Algo de esa actualidad pude vislumbrar también en otra actividad de la que fui parte, como miembro del jurado que, al igual que en las dos ediciones anteriores, tuvo como tarea asignar el Fondo de fomento para documentales bolivianos, el único en el país dedicado exclusivamente al cine, otorgado por el Centro Simón I. Patiño.
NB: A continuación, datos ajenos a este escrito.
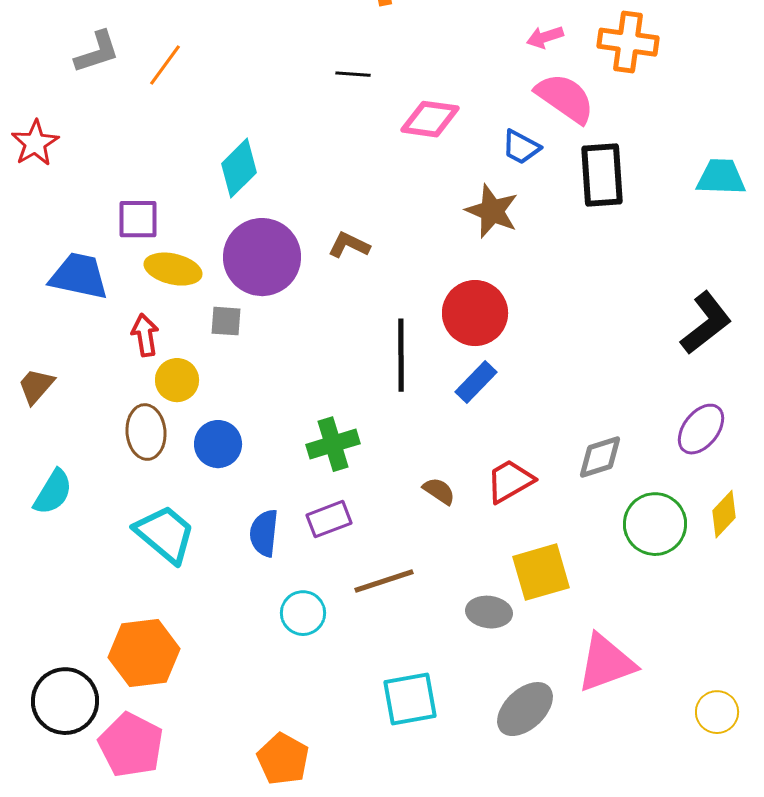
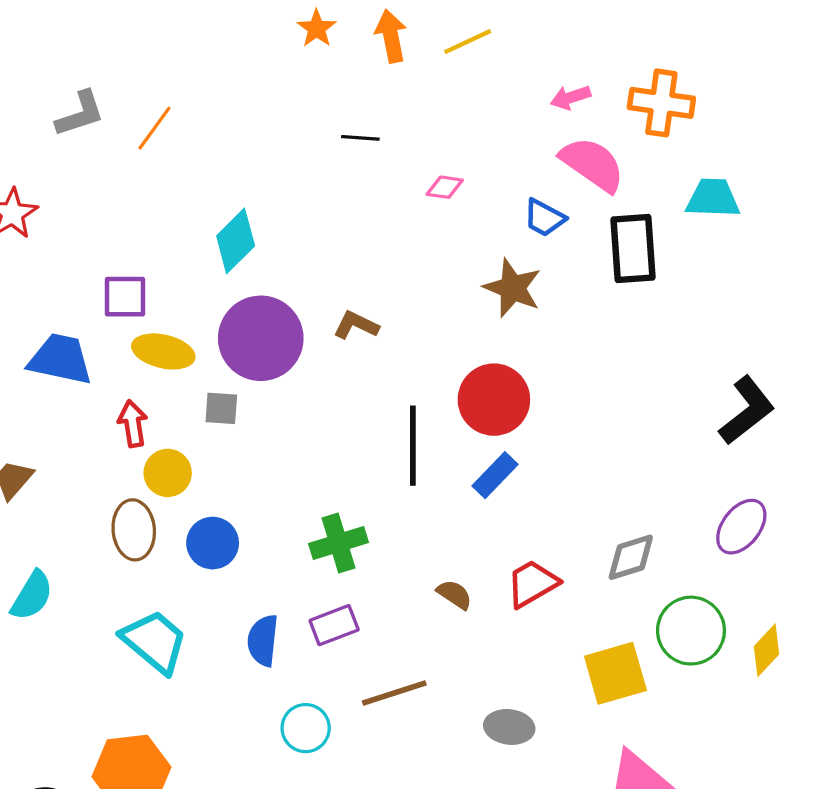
pink diamond: (430, 119) -> (445, 187), size x0.6
cyan trapezoid: (721, 177) -> (713, 198), moved
yellow diamond: (724, 514) -> (767, 650), moved
yellow square: (541, 572) -> (615, 673), moved

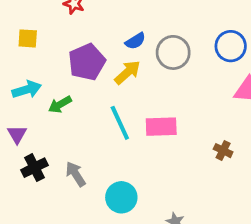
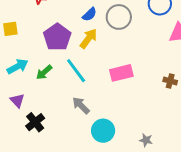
cyan line: (120, 123) -> (76, 71), moved
gray arrow: (76, 174) -> (81, 105), moved

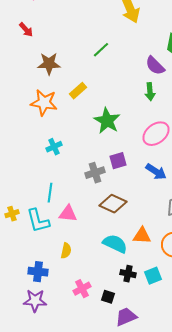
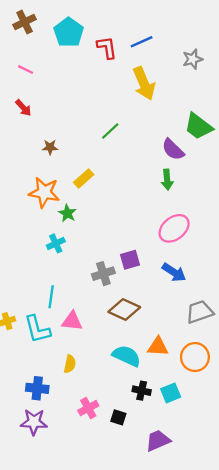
brown star: (49, 64) -> (50, 147), size x0.6
green star: (107, 121) -> (67, 213), moved, size x0.6
purple trapezoid: (126, 317) -> (158, 440), moved

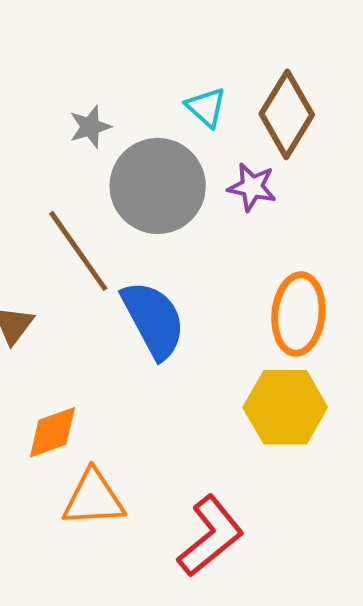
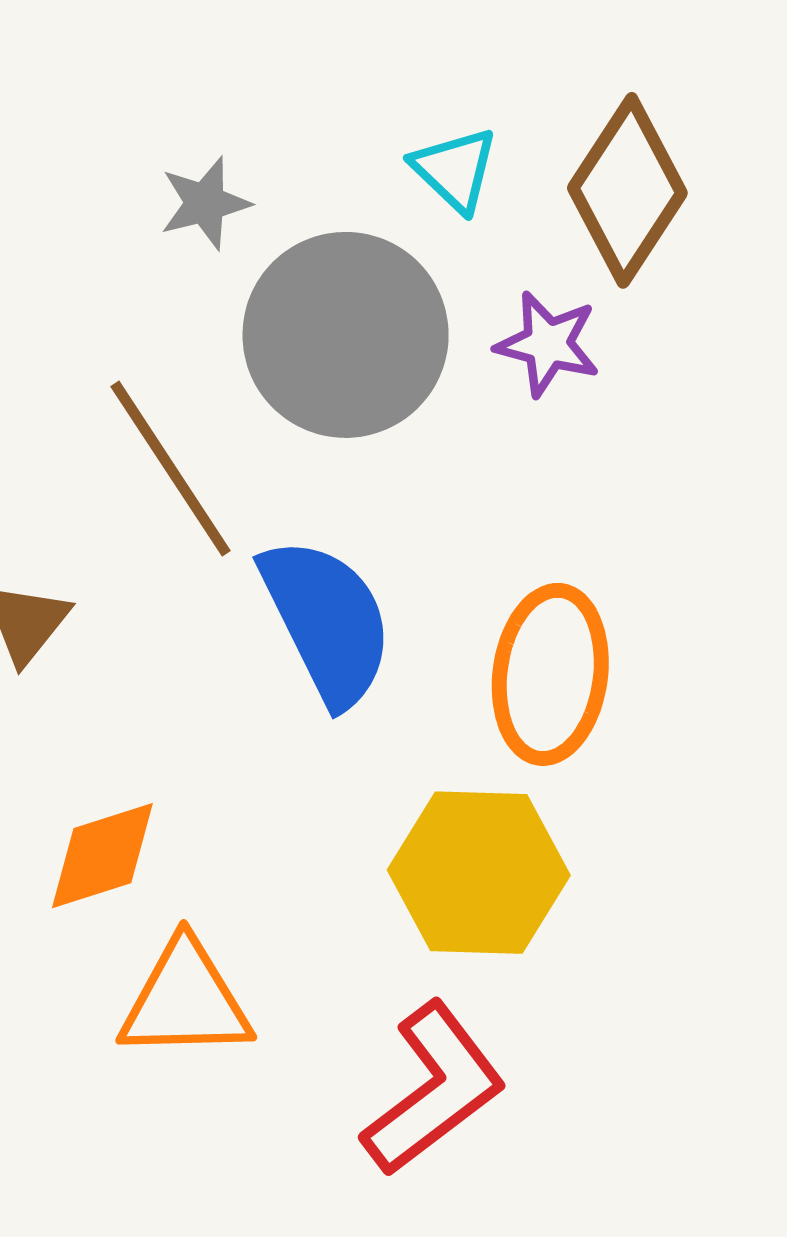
orange ellipse: (298, 314) -> (550, 674), moved
yellow hexagon: (285, 407) -> (479, 873), moved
Siete proyectos fueron los que tuve que evaluar con mis compañeros de jurado, los ya mencionados Vidaurre, Molina Ergueta y Elizabeth Torres, a los que se sumó el local Camilo Kunstek para completar el quinteto. Luego de una larga pero muy agradable discusión convinimos en entregar el premio a Tiempos de algidez, de Joaquín Tapia, que promete ser una especie de caleidoscopio sobre la vida en una barriada de La Paz. La condición que el Fondo exige al ganador de turno es que la película sea estrenada en la edición siguiente del festival. Por eso es que para la función de clausura fue programada Todos santos, el proyecto de Miguel Hilari que se hiciera con el premio hace 3 años. La película no se terminó aún, y lo que pudimos ver fue un primer corte al que era evidente que todavía le faltan cosas, pero tuvo algo de divertido verlo a Hilari haciendo los mil y un malabares para explicar lo que se proyectó. En realidad sus precauciones parecieron algo desmedidas: las imágenes y sonidos (la música tiene un papel fundamental) que retratan en parte la vida de Urbano, un músico indígena que se desplaza del campo a la ciudad, tienen una particular potencia, en especial ese largo comienzo en el que un viaje en ómnibus a través de los Andes, en pleno amanecer y con un ostinato musical de fondo, crean un efecto altamente hipnótico. Aunque demorada, la de Hilari es una promesa a punto de adquirir una forma.

Chichería En Tiquipaya

Y así pasó el A Cielo Abierto, tan rápido como extensa fue esta cobertura. Fue una semana intensa, de encuentro con películas y con mucha y buena gente nueva conocida. La imagen final es por fuera de las salas, de las aulas y deliberaciones: buena parte de los invitados en una chichería en Tiquipaya, una pequeña ciudad camino a la montaña, alrededor de la mesa, compartiendo en un balde (literalmente) la bebida típica de la zona, con música de fondo, paisanos jugando al sapo en un rincón y charlas sobre el cine y otras cosas, en un ambiente feliz de camaradería. El cine aun sigue siendo un espacio que nos cobija.